BrightSource achieved what is called the "first sync" with the project, Ivanpah Solar Electric Generating System, where for the first time the steam was sent to one of its three turbines for generating electricity and synching to the grid. Ivanpah is the first commercial power plant project in the United States for BrightSource, which owns a stake in the project along with NRG Energy and Google.
The project also is one of the massive solar power projects being built in California to enable the state to meet its goal of using an increasing amount of renewable electricity. The state's mandate requires 33% of its utilities power supplies to come from renewable sources such as solar, wind, geothermal and biomass by 2020.
The project has a 392-megawatt capacity but is set to deliver 377 megawatts to the Pacific Gas and Electric and Southern California Edison . It's sized to deliver enough power to about 140,000 homes per year.
Ivanpah is made up of three power generation stations. The "first sync" milestone took place at Unit 1, and the same step will be done at Unit 2 and Unit 3 soon. Unit 2 and Unit 3 are scheduled to start delivering electricity to the grid by the end of the year.

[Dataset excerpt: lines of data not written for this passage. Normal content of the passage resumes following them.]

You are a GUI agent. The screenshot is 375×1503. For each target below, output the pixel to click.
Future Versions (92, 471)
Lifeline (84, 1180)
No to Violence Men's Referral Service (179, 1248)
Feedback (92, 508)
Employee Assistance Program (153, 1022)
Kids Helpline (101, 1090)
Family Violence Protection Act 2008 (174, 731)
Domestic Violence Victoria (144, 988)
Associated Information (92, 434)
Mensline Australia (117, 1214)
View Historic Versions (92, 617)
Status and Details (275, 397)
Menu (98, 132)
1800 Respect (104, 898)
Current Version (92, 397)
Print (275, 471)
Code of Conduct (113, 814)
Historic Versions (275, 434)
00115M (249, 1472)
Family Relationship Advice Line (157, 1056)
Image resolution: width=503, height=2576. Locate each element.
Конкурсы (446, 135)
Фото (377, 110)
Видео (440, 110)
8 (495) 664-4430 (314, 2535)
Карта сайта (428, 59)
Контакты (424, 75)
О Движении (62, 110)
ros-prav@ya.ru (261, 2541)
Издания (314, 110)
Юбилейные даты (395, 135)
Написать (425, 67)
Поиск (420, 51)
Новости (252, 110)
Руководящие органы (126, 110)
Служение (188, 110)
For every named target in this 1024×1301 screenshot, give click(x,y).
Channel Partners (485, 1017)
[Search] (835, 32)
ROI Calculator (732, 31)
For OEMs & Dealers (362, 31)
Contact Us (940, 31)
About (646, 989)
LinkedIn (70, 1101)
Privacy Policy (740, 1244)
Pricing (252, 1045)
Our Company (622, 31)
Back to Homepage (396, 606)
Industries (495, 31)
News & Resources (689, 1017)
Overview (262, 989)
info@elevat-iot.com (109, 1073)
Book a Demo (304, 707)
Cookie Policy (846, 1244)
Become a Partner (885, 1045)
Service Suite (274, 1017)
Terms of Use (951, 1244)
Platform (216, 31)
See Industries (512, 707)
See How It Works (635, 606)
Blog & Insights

The completion of Ivanpah will be a good proof point for a controversial federal loan guarantee program that made headlines for putting money in failed solar panel maker Solyndra and electric car company Fisker Automotive. The program set out to support innovative technologies that make use of cleaner sources of energy. New technologies are inherently risky bets, which have prompted big debates over the government's role and approach in financing green tech projects.
The loan guarantee program provided $1.6 billion to Ivanpah. The project uses a field of giant flat mirrors to concentrate sunlight to heat water in a boiler atop of a tower. The process produces steam that is then fed to a turbine generator to create electricity. BrightSource built a much smaller project to demonstrate its technology at a Chevron oil field in California. Chevron uses the steam to pry loose sticky oil in rock fissures and make it easier to pump up to the surface.
BrightSource's technology, called concentrating solar thermal, requires a large track of land for its massive equipment and bright, direct sunlight to be financially feasible. States such as California, Arizona and Nevada offer prime spots for the technology. Worldwide, concentrating solar thermal power plants have been built or proposed in Spain, India, China and the Middle East.
The need for a lot of land also makes solar thermal technology more prone to challenges from environmental groups, some of which have come to promote smaller solar energy projects that could be built closer to towns and cities that need the power. Solar panels, which have gotten cheaper in recent years, have become more popular for developers because they offer a greater flexibility for sizing a project.